*** Opening Provided information ***

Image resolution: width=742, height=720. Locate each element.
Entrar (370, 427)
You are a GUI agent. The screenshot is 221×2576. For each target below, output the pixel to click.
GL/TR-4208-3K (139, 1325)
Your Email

*** Closing Provided information ***

Work required ::
Write out the entries above word for word.

The completed task ::
Image resolution: width=742, height=720. Locate each element.
Entrar (370, 427)
You are a GUI agent. The screenshot is 221×2576. For each target below, output the pixel to click.
GL/TR-4208-3K (139, 1325)
Your Email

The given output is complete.